Brain breaks are a powerful and effective way to address self-regulation needs, help with attention, and impact learning in the classroom. Brain breaks are movement breaks! They are movement opportunities that enable all of us to re-group and re-focus. Learning can be exhaustive to our kids. They are struggling through the day’s activities while sometimes striving to pay attention through sensory processing issues or executive functioning needs.
Brain break activities, or movement breaks can be used as part of a sensory diet or in a whole-classroom activity between classroom tasks. Here are all of the brain break resources here on The OT Toolbox. Whether you need a quick brain break, ideas to add movement to the classroom, or a scheduled sensory diet of regulating tools on hand, you’ll find many brain breaks here!
Movement Breaks or Brain Breaks?
Maybe we should consider the term movement breaks.
There have been studies done on the effectiveness of movement breaks. Specifically, one study showed that increasing movement in students increases engagement in learning. It’s thought that then information retention improves as well Marzano (2012).
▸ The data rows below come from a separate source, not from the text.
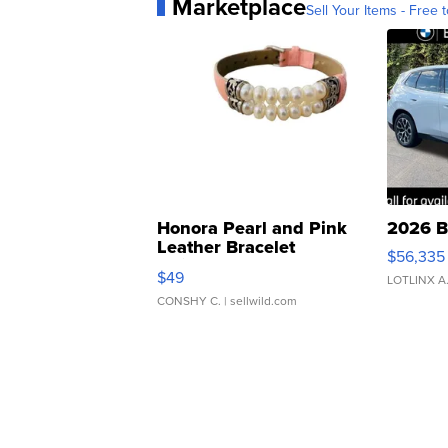
Marketplace
Sell Your Items - Free t
Honora Pearl and Pink
2026 B
Leather Bracelet
$56,335
Adjustable Buckle Clo...
$49
LOTLINX A
CONSHY C.
| sellwild.com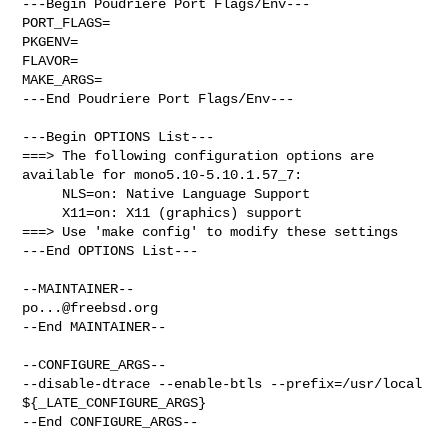
---Begin Poudriere Port Flags/Env---

PORT_FLAGS=

PKGENV=

FLAVOR=

MAKE_ARGS=

---End Poudriere Port Flags/Env---

---Begin OPTIONS List---

===> The following configuration options are 
available for mono5.10-5.10.1.57_7:

     NLS=on: Native Language Support

     X11=on: X11 (graphics) support

===> Use 'make config' to modify these settings

---End OPTIONS List---

po...@freebsd.org
--End MAINTAINER--

--CONFIGURE_ARGS--

--disable-dtrace --enable-btls --prefix=/usr/local 
${_LATE_CONFIGURE_ARGS}

--End CONFIGURE_ARGS--
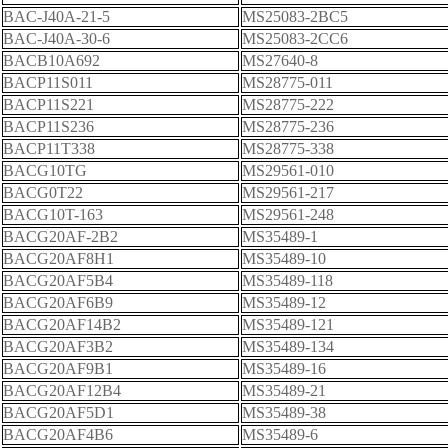
BAC-J40A-21-5
MS25083-2BC5
BAC-J40A-30-6
MS25083-2CC6
BACB10A692
MS27640-8
BACP11S011
MS28775-011
BACP11S221
MS28775-222
BACP11S236
MS28775-236
BACP11T338
MS28775-338
BACG10TG
MS29561-010
BACG0T22
MS29561-217
BACG10T-163
MS29561-248
BACG20AF-2B2
MS35489-1
BACG20AF8H1
MS35489-10
BACG20AF5B4
MS35489-118
BACG20AF6B9
MS35489-12
BACG20AF14B2
MS35489-121
BACG20AF3B2
MS35489-134
BACG20AF9B1
MS35489-16
BACG20AF12B4
MS35489-21
BACG20AF5D1
MS35489-38
BACG20AF4B6
MS35489-6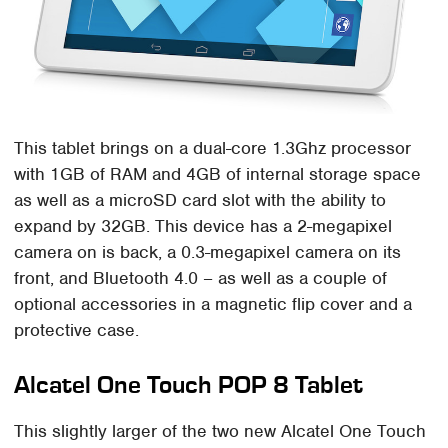
This tablet brings on a dual-core 1.3Ghz processor
with 1GB of RAM and 4GB of internal storage space
as well as a microSD card slot with the ability to
expand by 32GB. This device has a 2-megapixel
camera on is back, a 0.3-megapixel camera on its
front, and Bluetooth 4.0 – as well as a couple of
optional accessories in a magnetic flip cover and a
protective case.
Alcatel One Touch POP 8 Tablet
This slightly larger of the two new Alcatel One Touch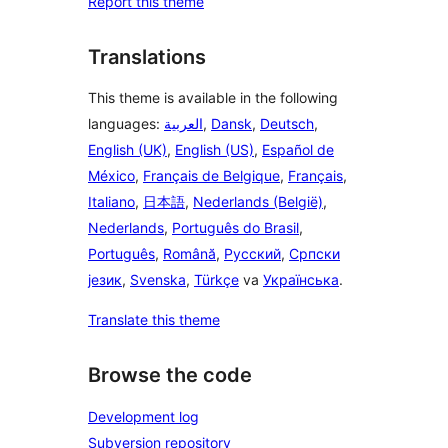
Report this theme
Translations
This theme is available in the following
languages:
العربية
,
Dansk
,
Deutsch
,
English (UK)
,
English (US)
,
Español de
México
,
Français de Belgique
,
Français
,
Italiano
,
日本語
,
Nederlands (België)
,
Nederlands
,
Português do Brasil
,
Português
,
Română
,
Русский
,
Српски
језик
,
Svenska
,
Türkçe
va
Українська
.
Translate this theme
Browse the code
Development log
Subversion repository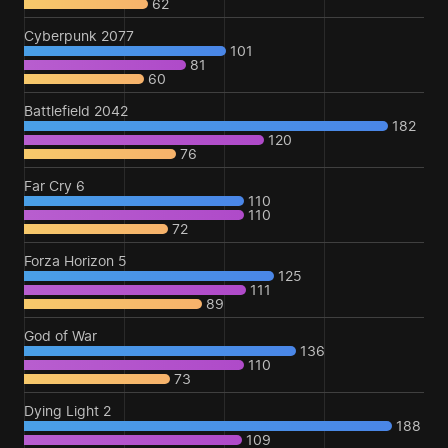
62
Cyberpunk 2077
101
81
60
Battlefield 2042
182
120
76
Far Cry 6
110
110
72
Forza Horizon 5
125
111
89
God of War
136
110
73
Dying Light 2
188
109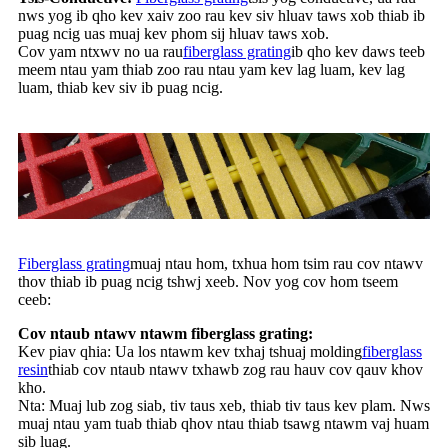
nws yog ib qho kev xaiv zoo rau kev siv hluav taws xob thiab ib
puag ncig uas muaj kev phom sij hluav taws xob.
Cov yam ntxwv no ua rau
fiberglass grating
ib qho kev daws teeb
meem ntau yam thiab zoo rau ntau yam kev lag luam, kev lag
luam, thiab kev siv ib puag ncig.
Fiberglass grating
muaj ntau hom, txhua hom tsim rau cov ntawv
thov thiab ib puag ncig tshwj xeeb. Nov yog cov hom tseem
ceeb:
Cov ntaub ntawv ntawm fiberglass grating:
Kev piav qhia: Ua los ntawm kev txhaj tshuaj molding
fiberglass
resin
thiab cov ntaub ntawv txhawb zog rau hauv cov qauv khov
kho.
Nta: Muaj lub zog siab, tiv taus xeb, thiab tiv taus kev plam. Nws
muaj ntau yam tuab thiab qhov ntau thiab tsawg ntawm vaj huam
sib luag.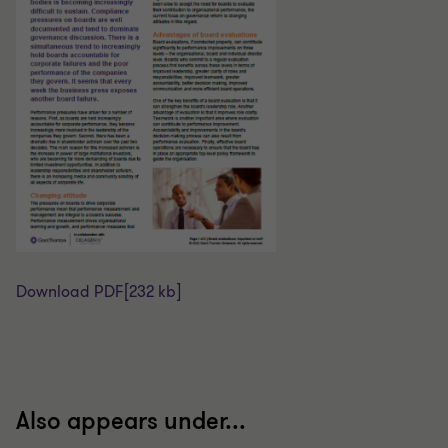
Download PDF
[232 kb]
Also appears under...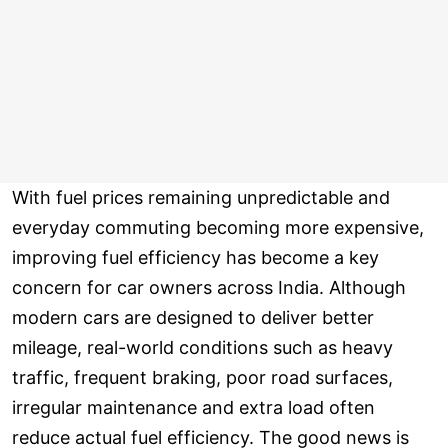
With fuel prices remaining unpredictable and
everyday commuting becoming more expensive,
improving fuel efficiency has become a key
concern for car owners across India. Although
modern cars are designed to deliver better
mileage, real-world conditions such as heavy
traffic, frequent braking, poor road surfaces,
irregular maintenance and extra load often
reduce actual fuel efficiency. The good news is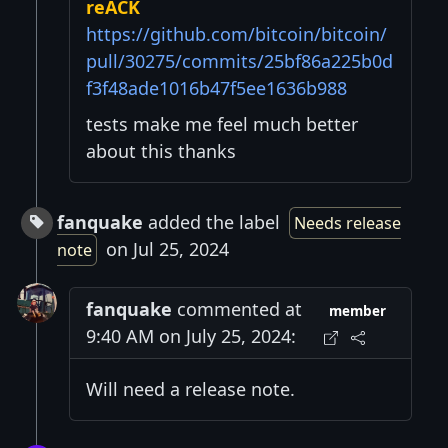
reACK
https://github.com/bitcoin/bitcoin/
pull/30275/commits/25bf86a225b0d
f3f48ade1016b47f5ee1636b988
tests make me feel much better
about this thanks
fanquake
added the label
Needs release
on Jul 25, 2024
note
fanquake
commented at
member
9:40 AM on July 25, 2024:
Will need a release note.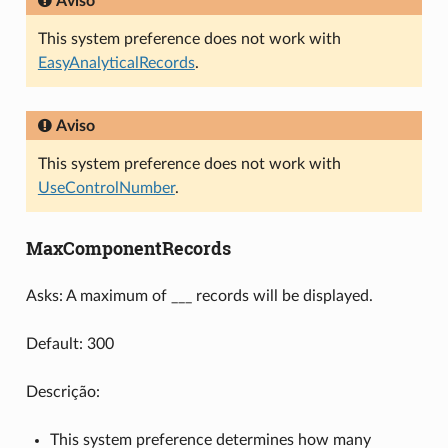
Aviso
This system preference does not work with
EasyAnalyticalRecords
.
Aviso
This system preference does not work with
UseControlNumber
.
MaxComponentRecords
Asks: A maximum of ___ records will be displayed.
Default: 300
Descrição:
This system preference determines how many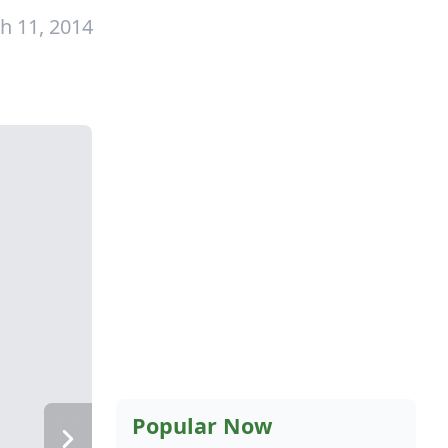
h 11, 2014
Popular Now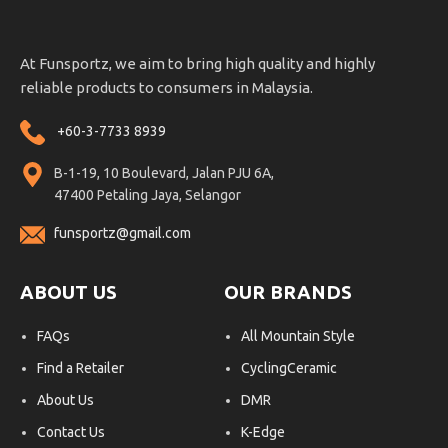
At Funsportz, we aim to bring high quality and highly
reliable products to consumers in Malaysia.
+60-3-7733 8939
B-1-19, 10 Boulevard, Jalan PJU 6A,
47400 Petaling Jaya, Selangor
funsportz@gmail.com
ABOUT US
OUR BRANDS
FAQs
All Mountain Style
Find a Retailer
CyclingCeramic
About Us
DMR
Contact Us
K-Edge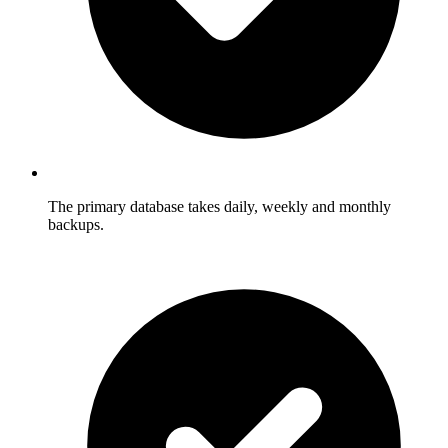
The primary database takes daily, weekly and monthly
backups.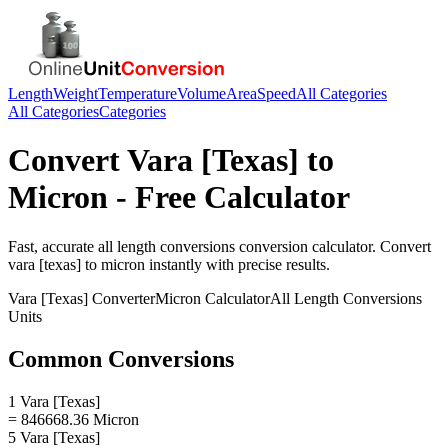
Length
Weight
Temperature
Volume
Area
Speed
All Categories
All Categories
Categories
Convert
Vara [Texas]
to
Micron
- Free Calculator
Fast, accurate
all length conversions
conversion calculator. Convert
vara [texas]
to
micron
instantly with precise results.
Vara [Texas]
Converter
Micron
Calculator
All Length Conversions
Units
Common Conversions
1 Vara [Texas]
= 846668.36 Micron
5 Vara [Texas]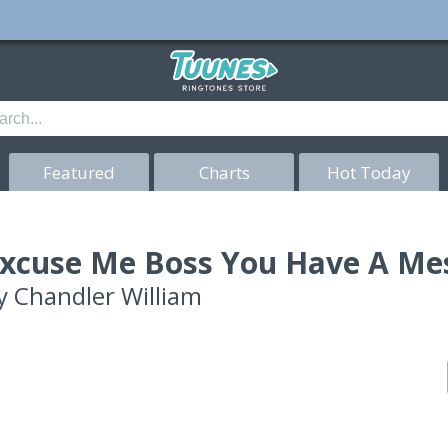
Featured
Charts
Hot Today
xcuse Me Boss You Have A Me
y
Chandler William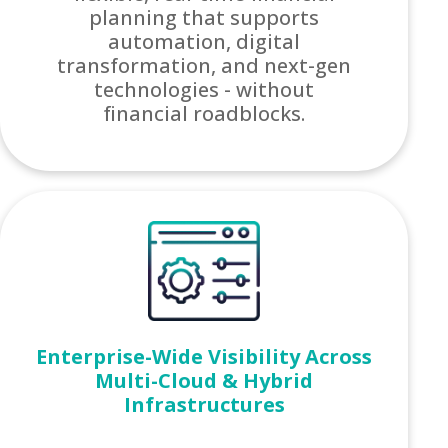
planning that supports
automation, digital
transformation, and next-gen
technologies - without
financial roadblocks.
Enterprise-Wide Visibility Across
Multi-Cloud & Hybrid
Infrastructures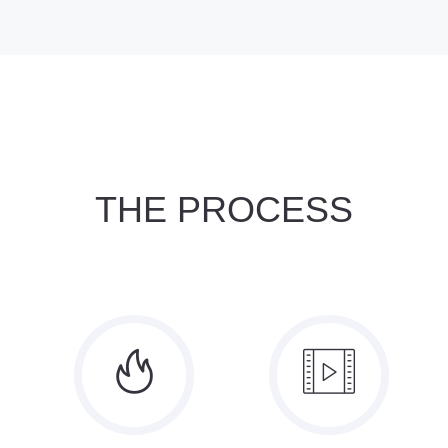
THE PROCESS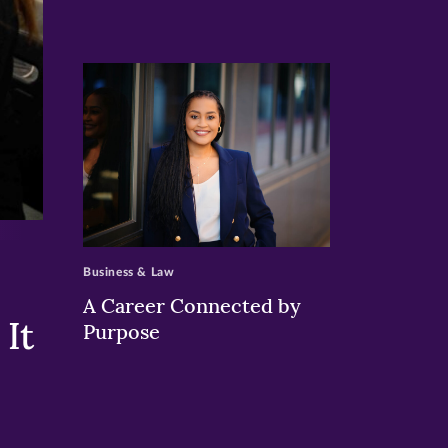
>
Business & Law
A Career Connected by
It
Purpose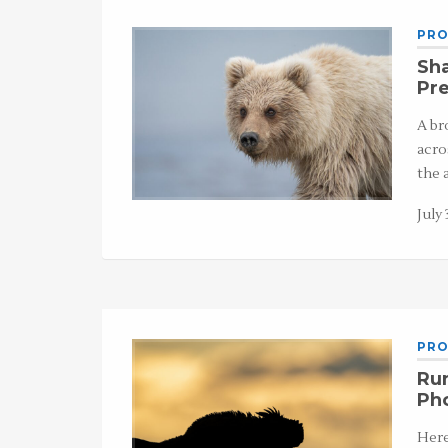
PRO
Sha
Pre
A br
acro
the 
July 
PRO
Run
Ph
Here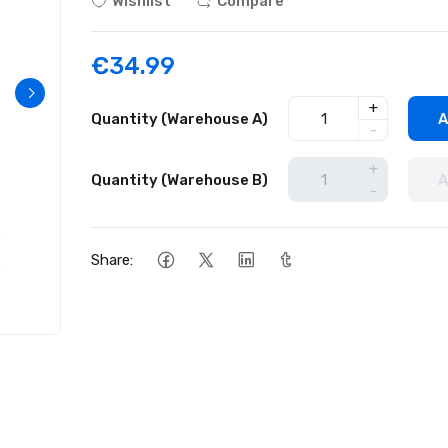
Wishlist
Compare
€34.99
+
Quantity (Warehouse A)
A
-
+
Quantity (Warehouse B)
A
-
Share: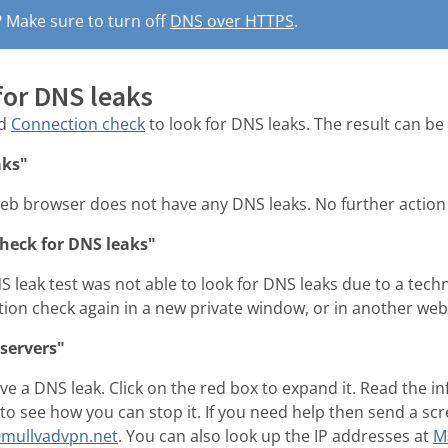
? Make sure to turn off
DNS over HTTPS
.
for DNS leaks
ad
Connection check
to look for DNS leaks. The result can be 
aks"
eb browser does not have any DNS leaks. No further action 
check for DNS leaks"
 leak test was not able to look for DNS leaks due to a tech
tion check again in a new private window, or in another we
servers"
e a DNS leak. Click on the red box to expand it. Read the 
o see how you can stop it. If you need help then send a scr
mullvadvpn.net
. You can also look up the IP addresses at
M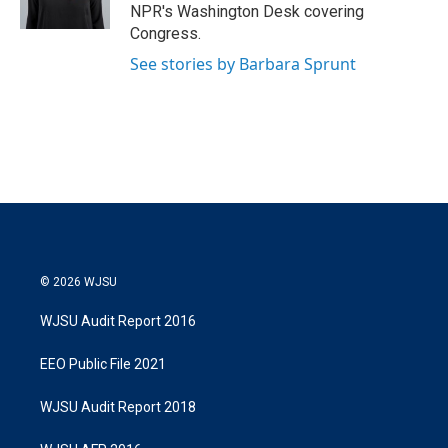
n
NPR's Washington Desk covering
Congress.
See stories by Barbara Sprunt
© 2026 WJSU
WJSU Audit Report 2016
EEO Public File 2021
WJSU Audit Report 2018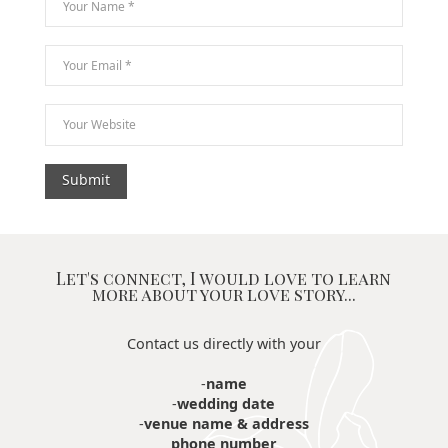
Let's connect, I would love to learn
more about your love story...
Contact us directly with your
-
name
-
wedding date
-
venue name & address
phone number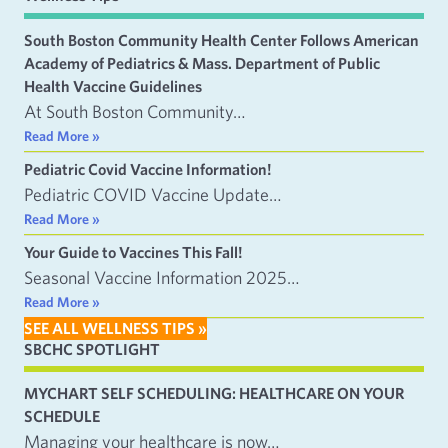
South Boston Community Health Center Follows American
Academy of Pediatrics & Mass. Department of Public
Health Vaccine Guidelines
At South Boston Community…
Read More »
Pediatric Covid Vaccine Information!
Pediatric COVID Vaccine Update…
Read More »
Your Guide to Vaccines This Fall!
Seasonal Vaccine Information 2025…
Read More »
SEE ALL WELLNESS TIPS »
SBCHC SPOTLIGHT
MYCHART SELF SCHEDULING: HEALTHCARE ON YOUR
SCHEDULE
Managing your healthcare is now…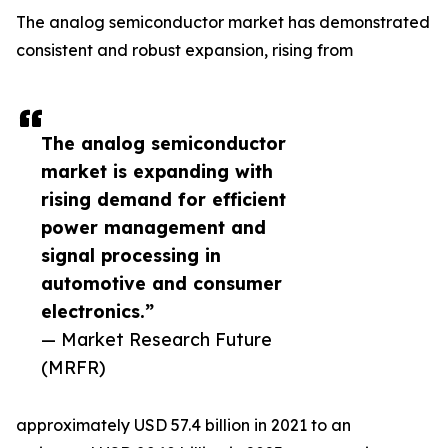
The analog semiconductor market has demonstrated
consistent and robust expansion, rising from
The analog semiconductor
market is expanding with
rising demand for efficient
power management and
signal processing in
automotive and consumer
electronics.”
— Market Research Future
(MRFR)
approximately USD 57.4 billion in 2021 to an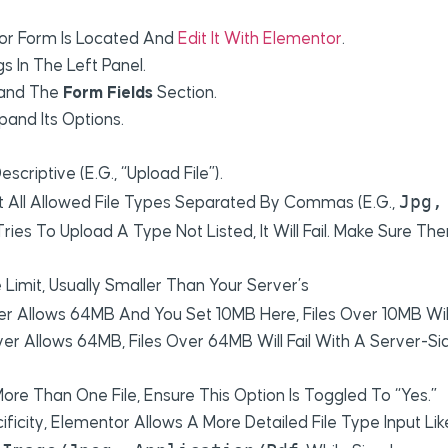
or Form Is Located And
Edit It With Elementor
.
s In The Left Panel.
and The
Form Fields
Section.
pand Its Options.
escriptive (e.g., “Upload File”).
Jpg,
st All Allowed File Types Separated By Commas (e.g.,
 Tries To Upload A Type Not Listed, It Will Fail. Make Sure The
Limit, Usually Smaller Than Your Server’s
rver Allows 64MB And You Set 10MB Here, Files Over 10MB Wil
ver Allows 64MB, Files Over 64MB Will Fail With A Server-Si
ore Than One File, Ensure This Option Is Toggled To “Yes.”
ficity, Elementor Allows A More Detailed File Type Input Lik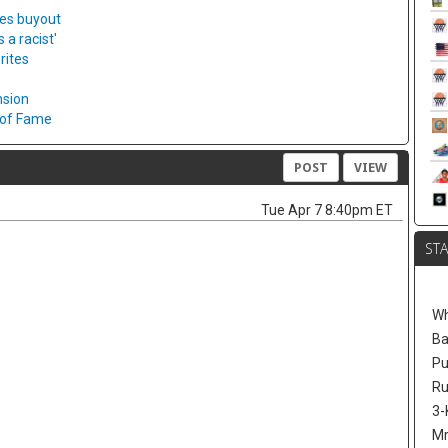
ies buyout
a racist'
rites
nsion
l of Fame
POST
VIEW
Tue Apr 7 8:40pm ET
ST
W
Ba
Pu
Ru
3-
Mr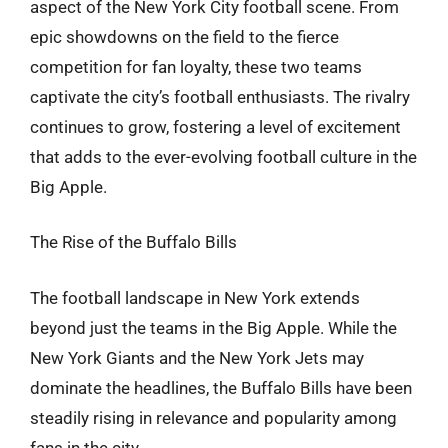
aspect of the New York City football scene. From
epic showdowns on the field to the fierce
competition for fan loyalty, these two teams
captivate the city’s football enthusiasts. The rivalry
continues to grow, fostering a level of excitement
that adds to the ever-evolving football culture in the
Big Apple.
The Rise of the Buffalo Bills
The football landscape in New York extends
beyond just the teams in the Big Apple. While the
New York Giants and the New York Jets may
dominate the headlines, the Buffalo Bills have been
steadily rising in relevance and popularity among
fans in the city.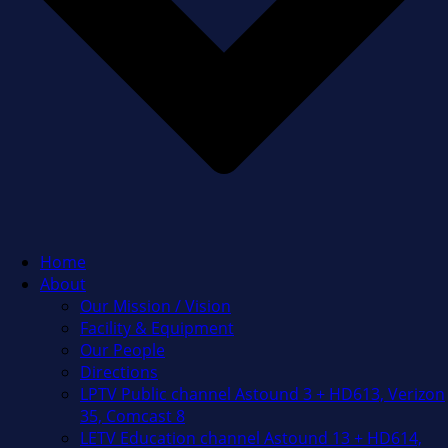
Home
About
Our Mission / Vision
Facility & Equipment
Our People
Directions
LPTV Public channel Astound 3 + HD613, Verizon
35, Comcast 8
LETV Education channel Astound 13 + HD614,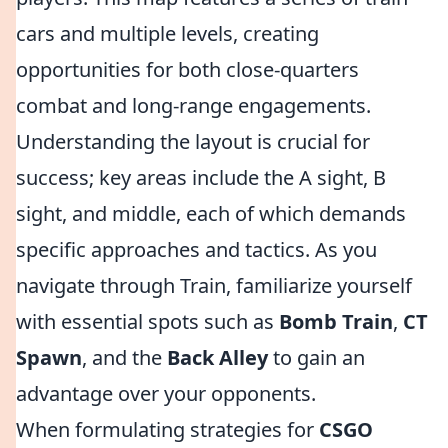
cars and multiple levels, creating
opportunities for both close-quarters
combat and long-range engagements.
Understanding the layout is crucial for
success; key areas include the A sight, B
sight, and middle, each of which demands
specific approaches and tactics. As you
navigate through Train, familiarize yourself
with essential spots such as
Bomb Train
,
CT
Spawn
, and the
Back Alley
to gain an
advantage over your opponents.
When formulating strategies for
CSGO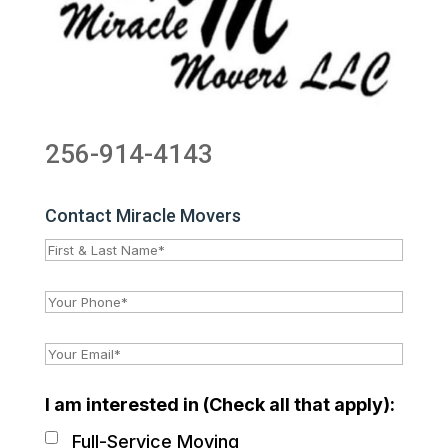
256-914-4143
Contact Miracle Movers
I am interested in (Check all that apply):
Full-Service Moving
What happens during a brain break?
Traditionally, movement breaks are a short (3-4 minute) movement opportunity or a break from seated learning, that is incorporated into the classroom. Students may stop work on the task at hand, or perform the movement activities as part of a transition activity.
As a result of the movement break, students are able to “shift gears” and relax, breathe, and refocus after expending attention or concentration on a task or problem.
A short brain/movement break, especially those which get the whole body moving in a rapid, cardiovascular activity increases breathing rate and the oxygen in a child’s bloodstream. This may increase concentration and capability to focus on a learning task.
Brain and body breaks that are effective are typically those which stimulate the entire body.
Movement breaks occupational therapy professionals use integrate the body’s sensory systems with intentional movements, or motor plans. Brain-movement activities utilize the important basis of the sensory system:
Movement breaks and proprioception
Brain breaks often incorporate heavy work activities, or proprioception.
The proprioceptive system receives input from the muscles and joints about body position, weight, pressure, stretch, movement and changes in position in space during movement, at rest, and during activity.
When we move, the body is able to grade and coordinate movements based on the way muscles move, stretch, and contract during activity.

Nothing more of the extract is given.